— Data to process —
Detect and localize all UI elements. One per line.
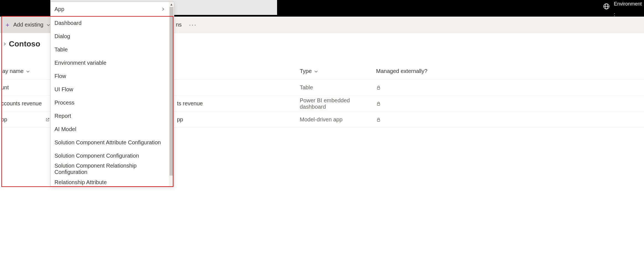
cell-name-text-right: pp	[177, 116, 183, 123]
cell-type: Model-driven app	[300, 116, 376, 123]
menu-scrollbar[interactable]: ▲	[169, 2, 174, 186]
menu-item-label: Flow	[54, 73, 66, 79]
menu-item[interactable]: Process	[51, 96, 169, 109]
menu-item[interactable]: Table	[51, 43, 169, 56]
cell-managed	[376, 101, 644, 106]
cell-type: Table	[300, 84, 376, 91]
menu-item-label: Table	[54, 46, 68, 53]
column-header-managed[interactable]: Managed externally?	[376, 68, 644, 74]
column-header-type-label: Type	[300, 68, 312, 74]
menu-item-label: Environment variable	[54, 60, 106, 66]
add-existing-label: Add existing	[13, 22, 43, 28]
column-header-type[interactable]: Type	[300, 68, 376, 74]
menu-item-label: Solution Component Relationship Configur…	[54, 163, 165, 175]
environment-label: Environment	[614, 1, 642, 7]
menu-item[interactable]: Solution Component Relationship Configur…	[51, 162, 169, 176]
menu-item[interactable]: Environment variable	[51, 56, 169, 69]
cell-name-text-left: pp	[1, 116, 43, 123]
column-header-managed-label: Managed externally?	[376, 68, 427, 74]
menu-item[interactable]: Relationship Attribute	[51, 176, 169, 186]
menu-item[interactable]: UI Flow	[51, 83, 169, 96]
cell-name-text-left: unt	[1, 84, 43, 91]
cell-type: Power BI embedded dashboard	[300, 97, 376, 110]
menu-item-label: Dialog	[54, 33, 70, 40]
command-partial-text[interactable]: ns	[176, 22, 182, 28]
menu-item-label: UI Flow	[54, 86, 73, 93]
column-header-name-label: lay name	[1, 68, 24, 74]
menu-item-label: AI Model	[54, 126, 76, 132]
chevron-right-icon	[161, 7, 165, 11]
cell-name-text-right: ts revenue	[177, 100, 203, 107]
menu-item-label: Report	[54, 113, 71, 119]
cell-managed	[376, 85, 644, 90]
add-existing-menu: AppDashboardDialogTableEnvironment varia…	[50, 2, 174, 186]
cell-managed	[376, 117, 644, 122]
lock-icon	[376, 101, 644, 106]
open-external-icon[interactable]	[45, 118, 50, 122]
environment-picker[interactable]: Environment :	[603, 1, 642, 17]
add-existing-button[interactable]: ＋ Add existing	[0, 17, 55, 33]
globe-icon	[603, 3, 610, 10]
svg-rect-4	[377, 119, 380, 121]
menu-item[interactable]: AI Model	[51, 122, 169, 136]
svg-rect-3	[377, 103, 380, 105]
menu-item-label: Dashboard	[54, 20, 82, 26]
svg-rect-2	[377, 87, 380, 89]
chevron-right-icon[interactable]	[3, 42, 7, 46]
chevron-down-icon	[26, 69, 30, 74]
page-title: Contoso	[9, 40, 40, 48]
menu-list: AppDashboardDialogTableEnvironment varia…	[51, 2, 169, 186]
menu-item-label: Process	[54, 100, 74, 106]
chevron-down-icon	[314, 69, 318, 74]
menu-item[interactable]: Solution Component Attribute Configurati…	[51, 136, 169, 149]
menu-item[interactable]: App	[51, 2, 169, 16]
plus-icon: ＋	[4, 21, 11, 29]
menu-item-label: Relationship Attribute	[54, 179, 107, 186]
scroll-up-arrow-icon[interactable]: ▲	[169, 2, 174, 7]
lock-icon	[376, 85, 644, 90]
chevron-down-icon	[46, 23, 51, 27]
lock-icon	[376, 117, 644, 122]
menu-item-label: Solution Component Configuration	[54, 153, 139, 159]
menu-item-label: Solution Component Attribute Configurati…	[54, 139, 161, 146]
more-commands-button[interactable]: ···	[189, 22, 197, 28]
menu-item[interactable]: Dashboard	[51, 16, 169, 30]
scroll-thumb[interactable]	[170, 7, 173, 176]
menu-item[interactable]: Solution Component Configuration	[51, 149, 169, 162]
menu-item[interactable]: Report	[51, 109, 169, 122]
menu-item[interactable]: Flow	[51, 69, 169, 83]
menu-item-label: App	[54, 6, 64, 12]
menu-item[interactable]: Dialog	[51, 30, 169, 43]
cell-name-text-left: ccounts revenue	[1, 100, 43, 107]
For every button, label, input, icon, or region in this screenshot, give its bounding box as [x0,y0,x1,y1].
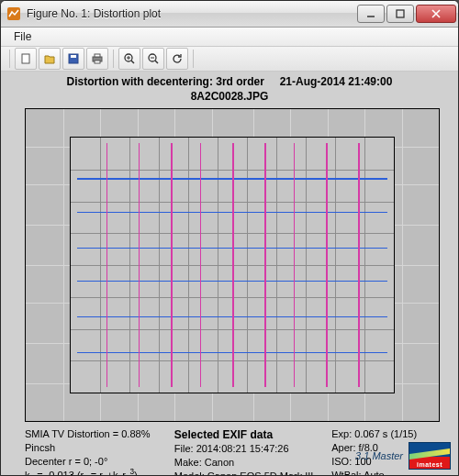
figure-title: Distortion with decentering: 3rd order 2… [1,75,458,104]
svg-rect-5 [22,54,29,63]
menu-file[interactable]: File [6,28,39,45]
exif-model: Model: Canon EOS 5D Mark III [174,470,324,475]
maximize-button[interactable] [386,5,414,23]
exif-make: Make: Canon [174,456,324,470]
detected-v-line [200,143,202,388]
svg-rect-9 [95,54,100,57]
plot-axes [25,108,440,422]
version-label: 3.1 Master [355,450,403,461]
figure-title-left: Distortion with decentering: 3rd order [67,75,264,88]
detected-v-line [358,143,360,388]
zoom-out-button[interactable] [142,48,164,70]
detected-v-line [294,143,296,388]
titlebar[interactable]: Figure No. 1: Distortion plot [1,1,458,28]
distortion-results: SMIA TV Distortion = 0.88% Pincsh Decent… [23,426,173,470]
toolbar-separator [9,50,10,68]
detected-v-line [139,143,140,388]
new-button[interactable] [15,48,37,70]
save-button[interactable] [62,48,84,70]
rotate-button[interactable] [166,48,188,70]
imatest-logo-icon: imatest [409,442,451,470]
svg-rect-2 [397,10,404,17]
svg-rect-10 [95,61,100,63]
exif-file: File: 2014:08:21 15:47:26 [174,442,324,456]
detected-v-line [171,143,173,388]
figure-title-file: 8A2C0028.JPG [191,90,269,103]
svg-line-16 [155,61,158,63]
k1-coeff: k1 = -0.013 (ru = rd+k1rd3) [25,469,167,475]
grid-chart-photo [70,137,395,393]
print-button[interactable] [86,48,108,70]
toolbar-separator [113,50,114,68]
exif-header: Selected EXIF data [174,427,324,442]
svg-line-12 [131,61,134,63]
zoom-in-button[interactable] [118,48,140,70]
figure-title-date: 21-Aug-2014 21:49:00 [280,75,393,88]
detected-v-line [264,143,266,388]
window-controls [357,5,456,23]
decenter: Decenter r = 0; -0° [25,455,167,469]
app-window: Figure No. 1: Distortion plot File Disto… [0,0,459,476]
smia-distortion: SMIA TV Distortion = 0.88% Pincsh [25,427,167,455]
toolbar [1,47,458,72]
menubar: File [1,28,458,47]
close-button[interactable] [416,5,456,23]
window-title: Figure No. 1: Distortion plot [27,7,357,20]
figure-canvas[interactable]: Distortion with decentering: 3rd order 2… [1,72,458,475]
exif-exp: Exp: 0.067 s (1/15) [331,427,434,441]
exif-data: Selected EXIF data File: 2014:08:21 15:4… [173,426,330,470]
svg-rect-7 [71,55,76,58]
detected-v-line [106,143,108,388]
open-button[interactable] [39,48,61,70]
detected-v-line [232,143,234,388]
toolbar-separator [193,50,194,68]
detected-v-line [326,143,328,388]
app-icon [6,6,21,21]
footer: 3.1 Master imatest [355,442,451,470]
minimize-button[interactable] [357,5,385,23]
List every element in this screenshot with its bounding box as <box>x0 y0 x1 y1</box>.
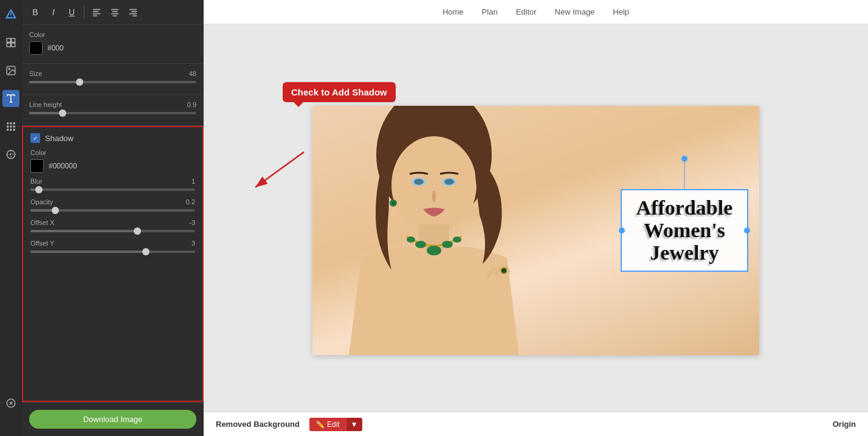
sidebar-icon-close[interactable] <box>2 395 19 412</box>
italic-button[interactable]: I <box>46 5 61 19</box>
nav-editor[interactable]: Editor <box>516 7 537 16</box>
canvas-container: Check to Add Shadow <box>204 24 868 436</box>
handle-right[interactable] <box>744 227 750 233</box>
svg-point-41 <box>407 237 415 243</box>
bold-button[interactable]: B <box>28 5 43 19</box>
svg-point-7 <box>10 123 11 124</box>
line-height-section: Line height 0.9 <box>22 95 204 126</box>
shadow-section: ✓ Shadow Color #000000 Blur 1 Opacity <box>22 126 204 402</box>
opacity-slider-thumb[interactable] <box>52 207 59 214</box>
size-slider-thumb[interactable] <box>76 78 83 86</box>
color-swatch[interactable] <box>29 41 43 55</box>
handle-top-line <box>684 158 685 189</box>
opacity-slider-track <box>30 209 195 212</box>
align-center-button[interactable] <box>108 5 122 19</box>
line-height-label: Line height <box>29 101 62 108</box>
nav-home[interactable]: Home <box>443 7 464 16</box>
svg-point-9 <box>7 126 8 127</box>
line-height-slider-fill <box>29 112 63 114</box>
blur-slider-thumb[interactable] <box>35 186 43 193</box>
shadow-color-row: #000000 <box>30 159 195 173</box>
sidebar-icon-image[interactable] <box>2 62 19 79</box>
svg-point-6 <box>7 123 8 124</box>
svg-point-8 <box>13 123 15 124</box>
shadow-header: ✓ Shadow <box>30 133 195 143</box>
svg-rect-19 <box>93 13 100 15</box>
svg-point-42 <box>453 237 461 243</box>
sidebar-icon-text[interactable] <box>2 90 19 107</box>
svg-point-45 <box>501 268 507 274</box>
edit-button[interactable]: ✏️ Edit <box>309 418 346 431</box>
offset-x-slider-track <box>30 230 195 232</box>
edit-dropdown-button[interactable]: ▼ <box>346 418 362 431</box>
svg-rect-1 <box>11 38 15 42</box>
svg-point-14 <box>13 129 15 130</box>
text-element-box[interactable]: Affordable Women's Jewelry <box>621 189 748 271</box>
top-nav: Home Plan Editor New Image Help <box>204 0 868 24</box>
color-row: #000 <box>29 41 196 55</box>
line-height-value: 0.9 <box>187 101 196 108</box>
align-right-button[interactable] <box>126 5 140 19</box>
offset-x-value: -3 <box>189 219 195 226</box>
canvas-text: Affordable Women's Jewelry <box>630 196 739 264</box>
size-slider-track <box>29 81 196 83</box>
opacity-label: Opacity <box>30 198 53 206</box>
svg-point-11 <box>13 126 15 127</box>
canvas-text-line1: Affordable <box>630 196 739 218</box>
origin-label: Origin <box>833 420 856 429</box>
shadow-checkbox[interactable]: ✓ <box>30 133 40 143</box>
nav-new-image[interactable]: New Image <box>555 7 595 16</box>
download-area: Download Image <box>22 402 204 436</box>
shadow-color-swatch[interactable] <box>30 159 44 173</box>
download-button[interactable]: Download Image <box>29 410 196 429</box>
underline-button[interactable]: U <box>64 5 79 19</box>
icon-sidebar <box>0 0 21 436</box>
offset-x-slider-thumb[interactable] <box>134 227 141 235</box>
svg-point-35 <box>414 179 424 185</box>
handle-left[interactable] <box>619 227 625 233</box>
canvas-text-line2: Women's <box>630 219 739 241</box>
size-slider-fill <box>29 81 80 83</box>
svg-rect-20 <box>93 15 97 16</box>
svg-rect-25 <box>129 9 137 10</box>
edit-button-group: ✏️ Edit ▼ <box>309 418 362 431</box>
opacity-label-row: Opacity 0.2 <box>30 198 195 206</box>
align-left-button[interactable] <box>89 5 104 19</box>
woman-figure-svg <box>312 106 568 355</box>
svg-point-38 <box>427 246 441 255</box>
svg-rect-0 <box>7 38 10 42</box>
size-label-row: Size 48 <box>29 70 196 77</box>
sidebar-icon-grid[interactable] <box>2 34 19 51</box>
shadow-title: Shadow <box>45 134 74 143</box>
sidebar-icon-pattern[interactable] <box>2 118 19 135</box>
nav-plan[interactable]: Plan <box>482 7 498 16</box>
svg-line-30 <box>255 152 304 187</box>
svg-point-44 <box>391 201 395 205</box>
sidebar-icon-contrast[interactable] <box>2 146 19 163</box>
svg-rect-27 <box>129 13 137 15</box>
blur-value: 1 <box>191 178 195 185</box>
nav-help[interactable]: Help <box>613 7 629 16</box>
text-element-container[interactable]: Affordable Women's Jewelry <box>621 189 748 271</box>
edit-label: Edit <box>327 420 340 429</box>
svg-point-39 <box>415 241 426 248</box>
opacity-value: 0.2 <box>186 198 195 206</box>
svg-point-40 <box>442 241 453 248</box>
toolbar-separator <box>84 6 84 18</box>
color-label: Color <box>29 31 196 38</box>
svg-point-10 <box>10 126 11 127</box>
blur-slider-track <box>30 189 195 191</box>
svg-rect-3 <box>11 43 15 47</box>
size-value: 48 <box>189 70 196 77</box>
app-logo[interactable] <box>2 6 19 23</box>
svg-point-5 <box>9 68 10 69</box>
color-section: Color #000 <box>22 25 204 64</box>
handle-top-dot[interactable] <box>681 155 687 161</box>
offset-y-slider-thumb[interactable] <box>142 248 150 255</box>
size-slider-row <box>29 81 196 83</box>
canvas-text-line3: Jewelry <box>630 241 739 264</box>
svg-rect-2 <box>7 43 10 47</box>
svg-point-32 <box>391 136 477 234</box>
offset-y-value: 3 <box>191 240 195 247</box>
line-height-slider-thumb[interactable] <box>59 109 66 117</box>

— Problem description —
All lines above with "grid" in them should be returned.

— Exercise response —
grid-chart-photo [70,137,395,393]
sidebar-icon-grid[interactable] <box>2 34 19 51</box>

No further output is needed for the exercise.